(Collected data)
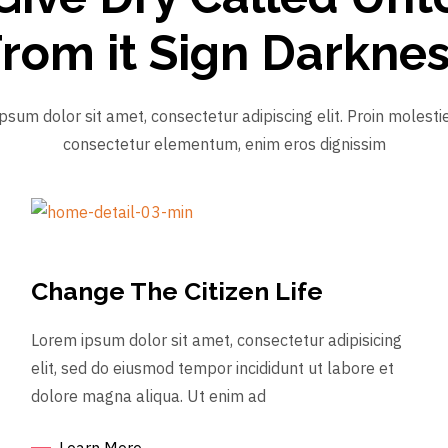
rom it Sign Darkne
psum dolor sit amet, consectetur adipiscing elit. Proin molestie,
consectetur elementum, enim eros dignissim
Change The Citizen Life
Lorem ipsum dolor sit amet, consectetur adipisicing
elit, sed do eiusmod tempor incididunt ut labore et
dolore magna aliqua. Ut enim ad
Learn More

** PROBLEM DETAILS **
Scan the entries and show every line in which the word "amet" is found.

** ANSWER SPACE **
psum dolor sit amet, consectetur adipiscing elit. Proin molestie,
Lorem ipsum dolor sit amet, consectetur adipisicing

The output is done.